* Task directions:
Search the entries for the word "тексти". Copy every line that holds it.

= = = = = = =

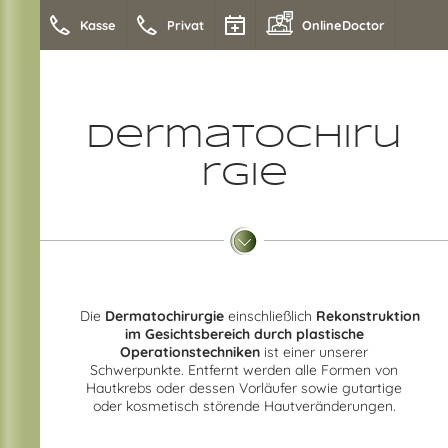
Kasse
Privat
OnlineDoctor
Dermatochiru
rgie
Die
Dermatochirurgie
einschließlich
Rekonstruktion
im Gesichtsbereich durch plastische
Operationstechniken
ist einer unserer
Schwerpunkte. Entfernt werden alle Formen von
Hautkrebs oder dessen Vorläufer sowie gutartige
oder kosmetisch störende Hautveränderungen.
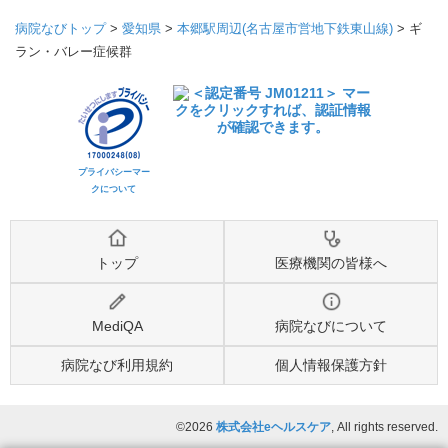
病院なびトップ
>
愛知県
>
本郷駅周辺(名古屋市営地下鉄東山線)
>
ギ
ラン・バレー症候群
プライバシーマー
クについて
トップ
医療機関の皆様へ
MediQA
病院なびについて
病院なび利用規約
個人情報保護方針
©2026
株式会社eヘルスケア
, All rights reserved.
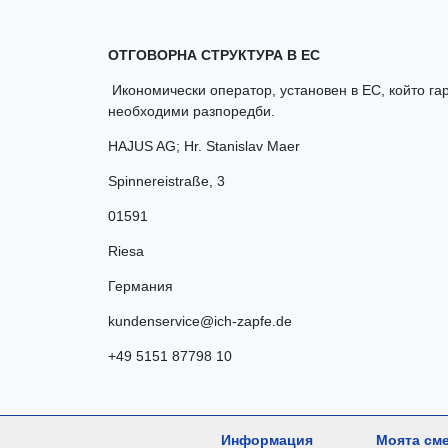
ОТГОВОРНА СТРУКТУРА В ЕС
Икономически оператор, установен в ЕС, който гар
необходими разпоредби.
HAJUS AG; Hr. Stanislav Maer
Spinnereistraße
,
3
01591
Riesa
Германия
kundenservice@ich-zapfe.de
+49 5151 87798 10
Информация
Моята см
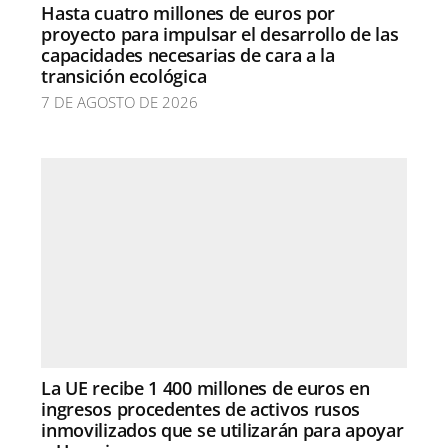
Hasta cuatro millones de euros por
proyecto para impulsar el desarrollo de las
capacidades necesarias de cara a la
transición ecológica
7 DE AGOSTO DE 2026
La UE recibe 1 400 millones de euros en
ingresos procedentes de activos rusos
inmovilizados que se utilizarán para apoyar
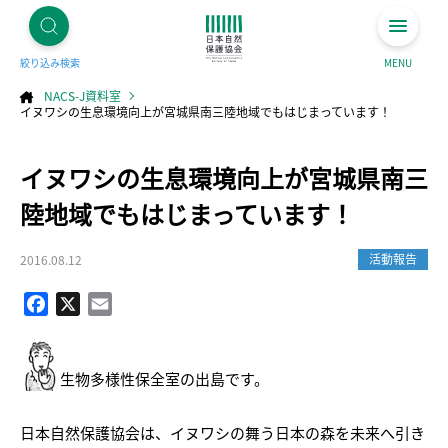
絞り込み検索
MENU
NACS-J資料室
イヌワシの生息環境向上が宮城県南三陸地域でもはじまっています！
コ
イヌワシの生息環境向上が宮城県南三
ン
テ
ン
ツ
陸地域でもはじまっています！
へ
ス
キ
ッ
プ
活動報告
2016.08.12
Facebook
X
Email
生物多様性保全室の出島です。
日本自然保護協会は、イヌワシの舞う日本の森を未来へ引き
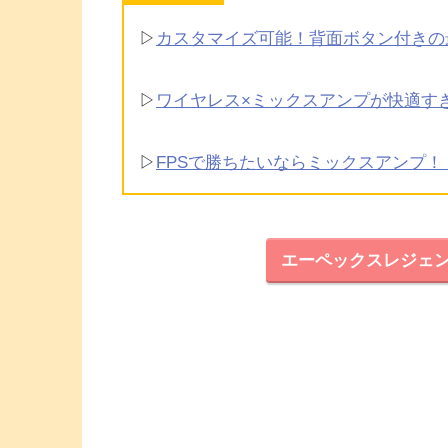
▷
カスタマイズ可能！背面ボタン付きの
▷
ワイヤレス×ミックスアンプが快適す
▷
FPSで勝ちたいならミックスアンプ
エーペックスレジェ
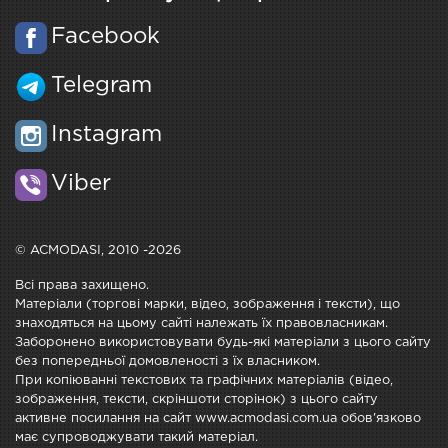
Facebook
Telegram
Instagram
Viber
© ACMODASI, 2010 -2026
Всі права захищено.
Матеріали (торгові марки, відео, зображення і тексти), що
знаходяться на цьому сайті належать їх правовласникам.
Заборонено використовувати будь-які матеріали з цього сайту
без попередньої домовленості з їх власником.
При копіюванні текстових та графічних матеріалів (відео,
зображення, тексти, скріншоти сторінок) з цього сайту
активне посилання на сайт www.acmodasi.com.ua обов'язково
має супроводжувати такий матеріал.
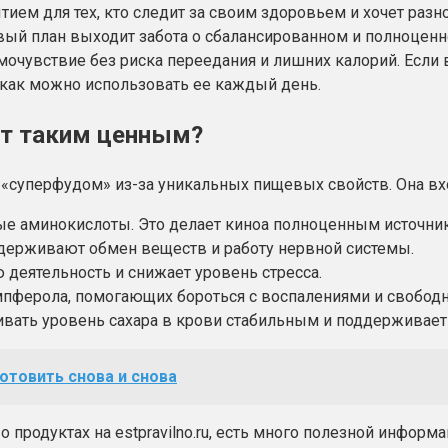
тием для тех, кто следит за своим здоровьем и хочет раз
рвый план выходит забота о сбалансированном и полноценн
мочувствие без риска переедания и лишних калорий. Если 
и как можно использовать ее каждый день.
укт таким ценным?
я «суперфудом» из-за уникальных пищевых свойств. Она вх
е аминокислоты. Это делает киноа полноценным источник
оддерживают обмен веществ и работу нервной системы.
 деятельность и снижает уровень стресса.
емпферола, помогающих бороться с воспалениями и свобод
вать уровень сахара в крови стабильным и поддерживает 
отовить снова и снова
о продуктах на estpravilno.ru, есть много полезной информ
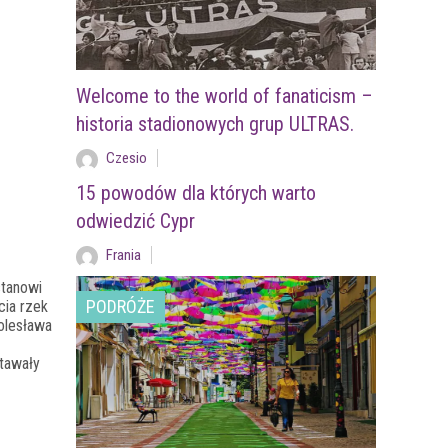
Welcome to the world of fanaticism –
historia stadionowych grup ULTRAS.
Czesio
15 powodów dla których warto
odwiedzić Cypr
Frania
stanowi
PODRÓŻE
cia rzek
olesława
stawały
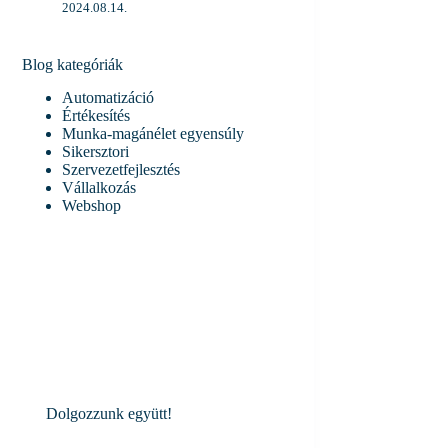
2024.08.14.
Blog kategóriák
Automatizáció
Értékesítés
Munka-magánélet egyensúly
Sikersztori
Szervezetfejlesztés
Vállalkozás
Webshop
Dolgozzunk együtt!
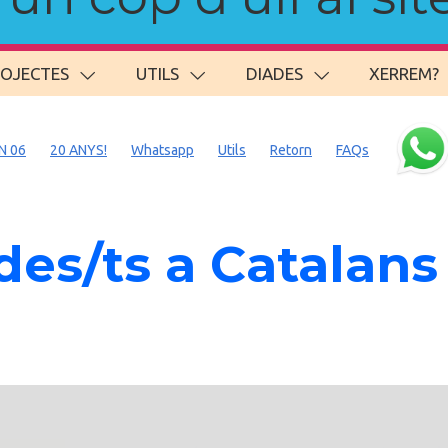
ROJECTES
UTILS
DIADES
XERREM?
N 06
20 ANYS!
Whatsapp
Utils
Retorn
FAQs
es/ts a Catalans 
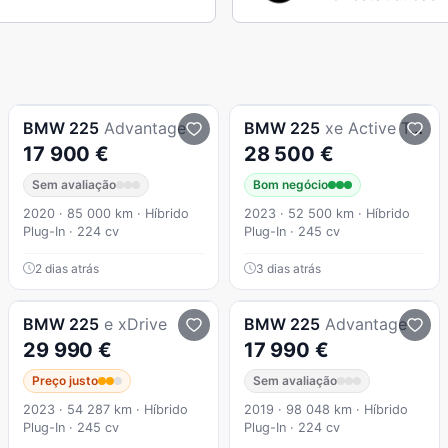
BMW
225
Advantage
BMW
225
xe Active Tourer
17 900 €
28 500 €
Sem avaliação
Bom negócio
2020 · 85 000 km · Híbrido
2023 · 52 500 km · Híbrido
Plug-In · 224 cv
Plug-In · 245 cv
2 dias atrás
3 dias atrás
BMW
225
e xDrive
BMW
225
Advantage
29 990 €
17 990 €
Preço justo
Sem avaliação
2023 · 54 287 km · Híbrido
2019 · 98 048 km · Híbrido
Plug-In · 245 cv
Plug-In · 224 cv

= = = = = = =

* Solution to the problem:
Матеріали (торгові марки, відео, зображення і тексти), що
зображення, тексти, скріншоти сторінок) з цього сайту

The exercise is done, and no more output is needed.